Extracted page text data

★ ★ ★ ★ ★

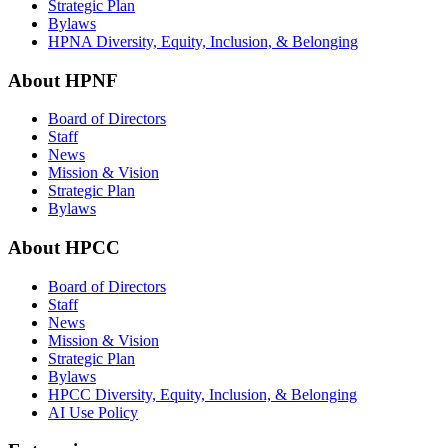
Strategic Plan
Bylaws
HPNA Diversity, Equity, Inclusion, & Belonging
About HPNF
Board of Directors
Staff
News
Mission & Vision
Strategic Plan
Bylaws
About HPCC
Board of Directors
Staff
News
Mission & Vision
Strategic Plan
Bylaws
HPCC Diversity, Equity, Inclusion, & Belonging
AI Use Policy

★ ★ ★ ★ ★

■ Exercise objective
Copy all lines of the records in which the string "Equity" can be found.

■ Answer to this problem
HPNA Diversity, Equity, Inclusion, & Belonging
HPCC Diversity, Equity, Inclusion, & Belonging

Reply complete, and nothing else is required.